My sweet - I got nothing on you! ;)

Jeff - Jen has nothing on me.

1987 - The Good:
La Bamba - Los Lobos (one of my FAVE groups)
Where The Streets Have No Name - U2 (Joshua Tree is their 2nd best album)
Luka - Suzanne Vega (rock that thinks)
Touch of Grey - Grateful Dead (No, I'm not particularly proud of this or any other studio song they did after Workingman's Dead, but I gotta give 'em credit as it was their first and only Top 10 hit.)

The Bad:
The Final Countdown - Europe (One of my Quelle Frommage! favorites)

The Ugly:
I Want Your Sex - George Michael (blecccch!)

Webmiztris - Welcome!

1994 - The Good:
All I Wanna Do - Sheryl Crow (she rocks my world except for her song w/ Skank Boy Kid Rock)

The Bad:
Can You Feel The Love Tonight - Elton John (oh give me his Annie Oakley days of the early 70s)

The Ugly:
The Sign - Ace of Base (no comment)
No matter what year, most of the "hits" are going to suck really hard.
Yeah, 1994 began the slide of Elton John from somewhat cool and fabulously pop-y into old queen.
At least I don"t blog about it.
I'll rise to the challenge before the week's out. Looking at 1991 just reinforced for me how much I loathe Michael Bolton.
Your list is downright musical genius compared to 1989, I assure you. As for "Sharp Dressed Man," that was hardly rock bottom. Can you say "Rough Boy"? Mind you, I love "Rough Boy." But I'm weird about cheesy songs.

From your list, I say yay for the Talking Heads, Peter Gabriel, REM, and The Stray Cats, although "Stray Cat Strut" should've been on your "song sucks but band is good" list.

As for U2, be proud you got The Unforgettable Fire, their last good album.

I kind of did mine in Paula's comments.
I always thought U2's last good one was WAR, but I'm the persnickety type.
There's never been a BAD U2 album! Blasphemy I say!
I'm sorry Jodie. I wish it were true. I want it to be true. Joe, you're almost right. But TUF has some saving graces. Bad being the big one IMO.
Less tea and cake for you, sistah. This sugar buzz has you talkin' outcher neck, as is sayed in these parts.

Despite its superduperhypermegapopularity, The Joshua Tree is an AMAZING album. You could even (especially?) drop the three singles and still have a classic. An acknowledgement of the profound influence that America had on the band, TJT is an awesome tribute to as well as critique of American music, culture and politics.

Oh, and it was followed up in 1988 by one of my favorite concert films, Rattle And Hum, which showcased much of TJT's stuff live.

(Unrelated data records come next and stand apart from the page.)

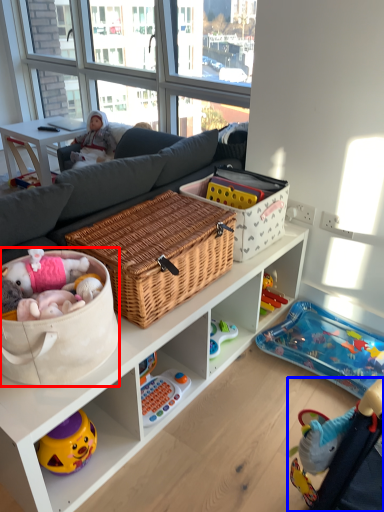 Question: Which object appears farthest to the camera in this image, storage box (highlighted by a red box) or baby carriage (highlighted by a blue box)?

Choices:
 (A) storage box
 (B) baby carriage

Answer: (A) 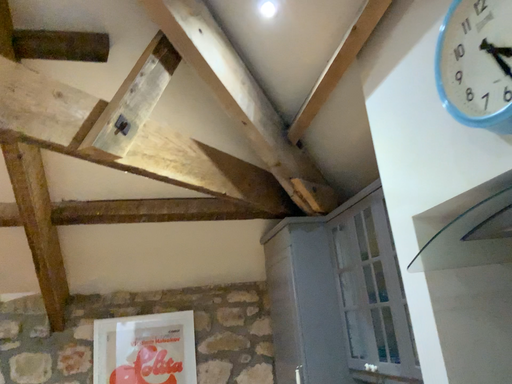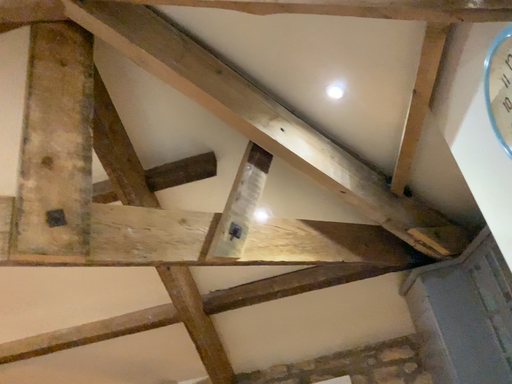 Question: How did the camera likely rotate when shooting the video?

Choices:
 (A) rotated right
 (B) rotated left

Answer: (B) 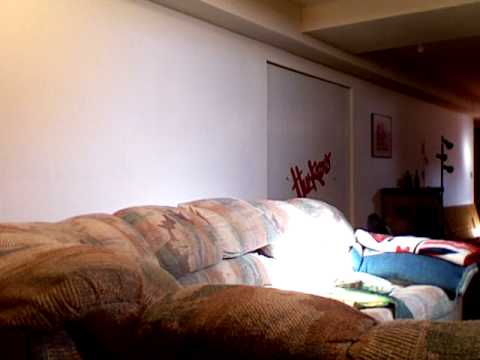 At what (x,y) coordinates should I click in order to perform the action: click on logo on wall. Please return your answer as a coordinate pair (x, y). Image resolution: width=480 pixels, height=360 pixels. Looking at the image, I should click on (312, 180). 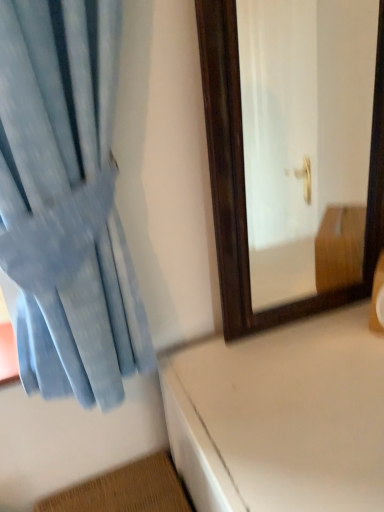 The image size is (384, 512). Describe the element at coordinates (281, 417) in the screenshot. I see `white glossy table at lower right` at that location.

At what (x,y) coordinates should I click in order to perform the action: click on white glossy table at lower right. Please return your answer as a coordinate pair (x, y). Looking at the image, I should click on (281, 417).

Describe the element at coordinates (66, 202) in the screenshot. I see `light blue fabric curtain at left` at that location.

Locate an element on the screen. Image resolution: width=384 pixels, height=512 pixels. light blue fabric curtain at left is located at coordinates (66, 202).

The width and height of the screenshot is (384, 512). Identify the location of white glossy table at lower right. (281, 417).

Considering the relative positions of white glossy table at lower right and light blue fabric curtain at left in the image provided, is white glossy table at lower right to the right of light blue fabric curtain at left from the viewer's perspective?

Indeed, white glossy table at lower right is positioned on the right side of light blue fabric curtain at left.

In the image, is white glossy table at lower right positioned in front of or behind light blue fabric curtain at left?

Visually, white glossy table at lower right is located behind light blue fabric curtain at left.

Is point (197, 457) farther from camera compared to point (124, 369)?

No.

From the image's perspective, is white glossy table at lower right above or below light blue fabric curtain at left?

Based on their image positions, white glossy table at lower right is located beneath light blue fabric curtain at left.

From the picture: From a real-world perspective, between white glossy table at lower right and light blue fabric curtain at left, who is vertically lower?

From a 3D spatial view, white glossy table at lower right is below.

Considering the relative sizes of white glossy table at lower right and light blue fabric curtain at left in the image provided, is white glossy table at lower right thinner than light blue fabric curtain at left?

No, white glossy table at lower right is not thinner than light blue fabric curtain at left.

Can you confirm if white glossy table at lower right is taller than light blue fabric curtain at left?

Correct, white glossy table at lower right is much taller as light blue fabric curtain at left.

Considering the relative sizes of white glossy table at lower right and light blue fabric curtain at left in the image provided, is white glossy table at lower right bigger than light blue fabric curtain at left?

Yes, white glossy table at lower right is bigger than light blue fabric curtain at left.

Can light blue fabric curtain at left be found inside white glossy table at lower right?

No.

Consider the image. Is white glossy table at lower right placed right next to light blue fabric curtain at left?

No, white glossy table at lower right is not next to light blue fabric curtain at left.

Consider the image. Is white glossy table at lower right positioned with its back to light blue fabric curtain at left?

No.

The image size is (384, 512). I want to click on curtain above the white glossy table at lower right (from a real-world perspective), so click(x=66, y=202).

Visually, is light blue fabric curtain at left positioned to the left or to the right of white glossy table at lower right?

Clearly, light blue fabric curtain at left is on the left of white glossy table at lower right in the image.

Which object is further away from the camera, light blue fabric curtain at left or white glossy table at lower right?

white glossy table at lower right is more distant.

Is point (37, 237) more distant than point (217, 451)?

No, (37, 237) is closer to viewer.

From the image's perspective, which one is positioned higher, light blue fabric curtain at left or white glossy table at lower right?

light blue fabric curtain at left, from the image's perspective.

From a real-world perspective, which is physically below, light blue fabric curtain at left or white glossy table at lower right?

In real-world perspective, white glossy table at lower right is lower.

Considering the relative sizes of light blue fabric curtain at left and white glossy table at lower right in the image provided, is light blue fabric curtain at left thinner than white glossy table at lower right?

Yes, light blue fabric curtain at left is thinner than white glossy table at lower right.

Considering the sizes of light blue fabric curtain at left and white glossy table at lower right in the image, is light blue fabric curtain at left taller or shorter than white glossy table at lower right?

light blue fabric curtain at left is shorter than white glossy table at lower right.

Is light blue fabric curtain at left bigger than white glossy table at lower right?

Actually, light blue fabric curtain at left might be smaller than white glossy table at lower right.

Can white glossy table at lower right be found inside light blue fabric curtain at left?

No.

Is there a large distance between light blue fabric curtain at left and white glossy table at lower right?

A: That's not correct — light blue fabric curtain at left is a little close to white glossy table at lower right.

Is light blue fabric curtain at left oriented towards white glossy table at lower right?

No, light blue fabric curtain at left is not aimed at white glossy table at lower right.

The width and height of the screenshot is (384, 512). I want to click on curtain above the white glossy table at lower right (from the image's perspective), so click(66, 202).

In the image, there is a light blue fabric curtain at left. Where is `table below it (from the image's perspective)`? This screenshot has width=384, height=512. table below it (from the image's perspective) is located at coordinates (281, 417).

Identify the location of curtain lying above the white glossy table at lower right (from the image's perspective). (66, 202). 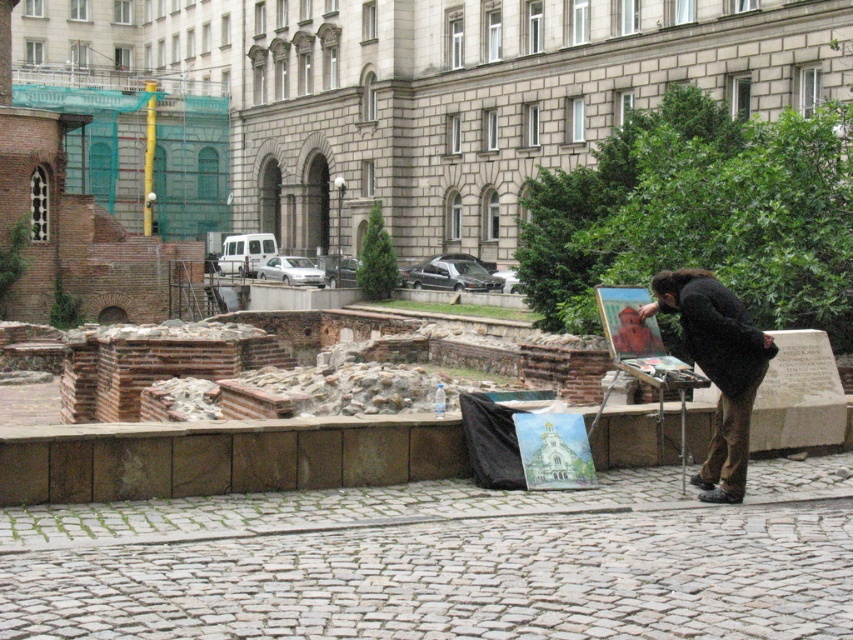 Measure the distance from black fabric at right to wooden easel at center.

black fabric at right is 15.11 inches from wooden easel at center.

Does black fabric at right come in front of wooden easel at center?

Yes.

The height and width of the screenshot is (640, 853). Identify the location of black fabric at right. (717, 368).

Identify the location of black fabric at right. Image resolution: width=853 pixels, height=640 pixels. (717, 368). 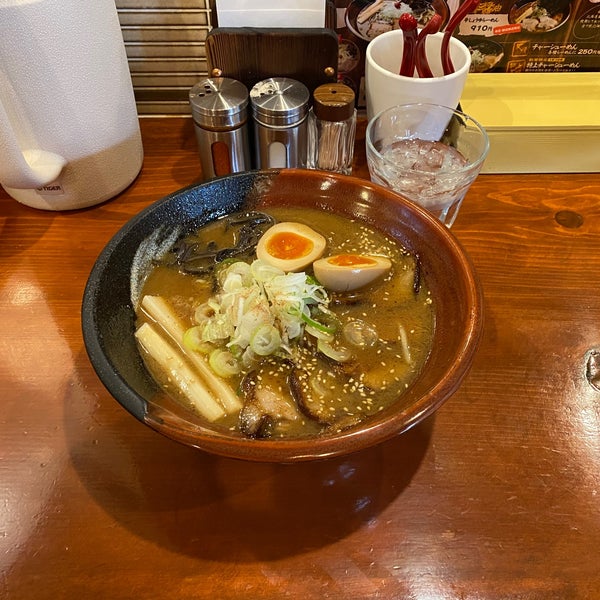 You are a GUI agent. You are given a task and a screenshot of the screen. Output one action in this format:
    pyautogui.click(x=<x>, y=<y>)
    Task: Click on the plastic drinking pitcher
    The image size is (600, 600).
    Given the screenshot: What is the action you would take?
    pyautogui.click(x=54, y=87) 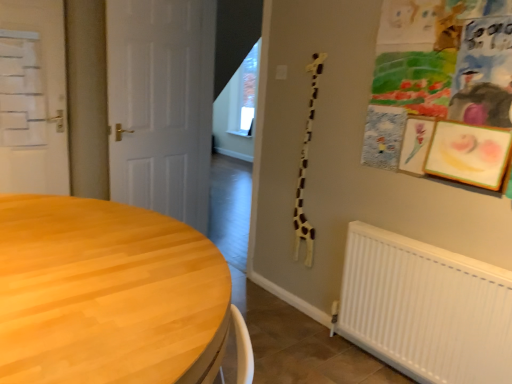 Question: Are wooden table at lower left and white matte door at left, which ranks as the 2th door in right-to-left order, beside each other?

Choices:
 (A) no
 (B) yes

Answer: (A)

Question: Considering the relative sizes of wooden table at lower left and white matte door at left, which ranks as the first door in left-to-right order, in the image provided, is wooden table at lower left taller than white matte door at left, which ranks as the first door in left-to-right order,?

Choices:
 (A) no
 (B) yes

Answer: (A)

Question: Is wooden table at lower left far away from white matte door at left, which ranks as the first door in left-to-right order?

Choices:
 (A) yes
 (B) no

Answer: (A)

Question: Considering the relative positions of wooden table at lower left and white matte door at left, which ranks as the 2th door in right-to-left order, in the image provided, is wooden table at lower left to the left of white matte door at left, which ranks as the 2th door in right-to-left order, from the viewer's perspective?

Choices:
 (A) yes
 (B) no

Answer: (B)

Question: Is wooden table at lower left to the right of white matte door at left, which ranks as the 2th door in right-to-left order, from the viewer's perspective?

Choices:
 (A) no
 (B) yes

Answer: (B)

Question: Choose the correct answer: Is white matte door at left, which ranks as the 2th door in right-to-left order, inside white matte door at center, the 2th door viewed from the left, or outside it?

Choices:
 (A) inside
 (B) outside

Answer: (B)

Question: Considering the positions of white matte door at left, which ranks as the 2th door in right-to-left order, and white matte door at center, the 2th door viewed from the left, in the image, is white matte door at left, which ranks as the 2th door in right-to-left order, taller or shorter than white matte door at center, the 2th door viewed from the left,?

Choices:
 (A) tall
 (B) short

Answer: (B)

Question: Does point (47, 163) appear closer or farther from the camera than point (160, 208)?

Choices:
 (A) farther
 (B) closer

Answer: (B)

Question: From the image's perspective, is white matte door at left, which ranks as the first door in left-to-right order, located above or below white matte door at center, the 2th door viewed from the left?

Choices:
 (A) above
 (B) below

Answer: (A)

Question: Is white matte door at left, which ranks as the first door in left-to-right order, spatially inside wooden table at lower left, or outside of it?

Choices:
 (A) outside
 (B) inside

Answer: (A)

Question: In terms of height, does white matte door at left, which ranks as the first door in left-to-right order, look taller or shorter compared to wooden table at lower left?

Choices:
 (A) short
 (B) tall

Answer: (B)

Question: Looking at their shapes, would you say white matte door at left, which ranks as the first door in left-to-right order, is wider or thinner than wooden table at lower left?

Choices:
 (A) wide
 (B) thin

Answer: (B)

Question: From a real-world perspective, relative to wooden table at lower left, is white matte door at left, which ranks as the first door in left-to-right order, vertically above or below?

Choices:
 (A) below
 (B) above

Answer: (B)

Question: Considering the positions of wooden table at lower left and white matte door at center, marked as the 1th door in a right-to-left arrangement, in the image, is wooden table at lower left taller or shorter than white matte door at center, marked as the 1th door in a right-to-left arrangement,?

Choices:
 (A) tall
 (B) short

Answer: (B)

Question: Which is correct: wooden table at lower left is inside white matte door at center, the 2th door viewed from the left, or outside of it?

Choices:
 (A) inside
 (B) outside

Answer: (B)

Speaking of "rattle and hum," Bullet The Blue Sky is my favorite U2 song, a rock anthem for the socially conscious if ever there was one:

In the howling wind comes a stinging rain
See it driving nails
Into the souls on the tree of pain
From the firefly, a red orange glow
See the face of fear
Running scared in the valley below

Bullet the blue sky
Bullet the blue sky
Bullet the blue
Bullet the blue

In the locust wind comes a rattle and hum
Jacob wrestled the angel
And the angel was overcome
You plant a demon seed
You raise a flower of fire
See them burning crosses
See the flames higher and higher

Bullet the blue sky
Bullet the blue sky
Bullet the blue
Bullet the blue

This guy comes up to me
His face red like a rose on a thorn bush
Like all the colors of a royal flush
And he's peeling off those dollar bills
Slapping them down
One hundred, two hundred
And I can see those fighter planes
And I can see those fighter planes
Across the mud huts where the children sleep
Through the alleys of a quiet city street
You take the staircase to the first floor
Turn the key and slowly unlock the door
As a man breathes into a saxophone
And through the walls you hear the city groan
Outside is America
Outside is America

Across the field you see the sky ripped open
See the rain through a gaping wound
Pounding on the women and children
Who run
Into the arms
Of America
Sorry dude. Joshua Tree bites ass. I stand behind that.
Oh, I love the way you explained all that to us. I would have just made a list, but you were creative! Excellent.

'83 beats '75 by a long shot! And I agree on ZZ Top's selling out.
I really like what you did with this!

And it's hard to believe that David Niven has been dead for 24 year!